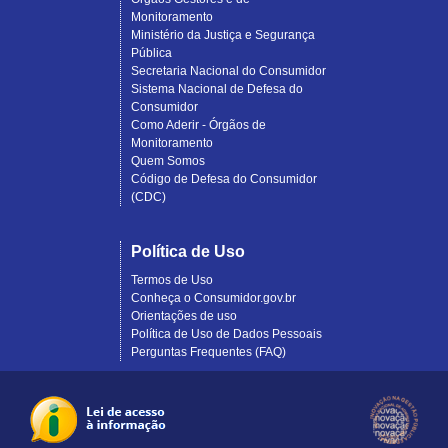
Monitoramento
Ministério da Justiça e Segurança
Pública
Secretaria Nacional do Consumidor
Sistema Nacional de Defesa do
Consumidor
Como Aderir - Órgãos de
Monitoramento
Quem Somos
Código de Defesa do Consumidor
(CDC)
Política de Uso
Termos de Uso
Conheça o Consumidor.gov.br
Orientações de uso
Política de Uso de Dados Pessoais
Perguntas Frequentes (FAQ)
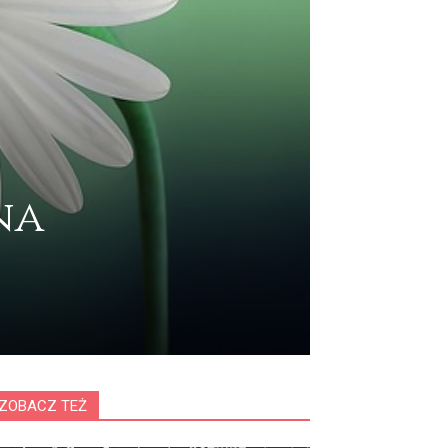
na
ZOBACZ TEŻ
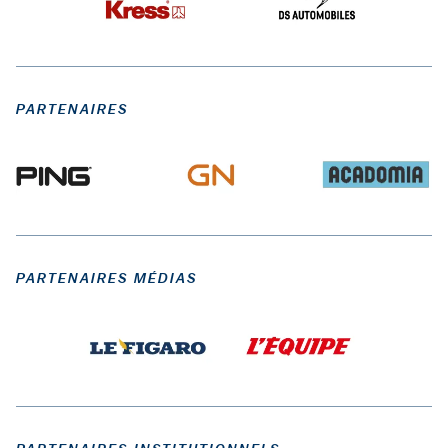
PARTENAIRES
PARTENAIRES MÉDIAS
================
Give back the material above exactly as it appears, minus the pictures.

Monitoramento
Ministério da Justiça e Segurança
Pública
Secretaria Nacional do Consumidor
Sistema Nacional de Defesa do
Consumidor
Como Aderir - Órgãos de
Monitoramento
Quem Somos
Código de Defesa do Consumidor
(CDC)
Política de Uso
Termos de Uso
Conheça o Consumidor.gov.br
Orientações de uso
Política de Uso de Dados Pessoais
Perguntas Frequentes (FAQ)
na
ZOBACZ TEŻ
PARTENAIRES
PARTENAIRES MÉDIAS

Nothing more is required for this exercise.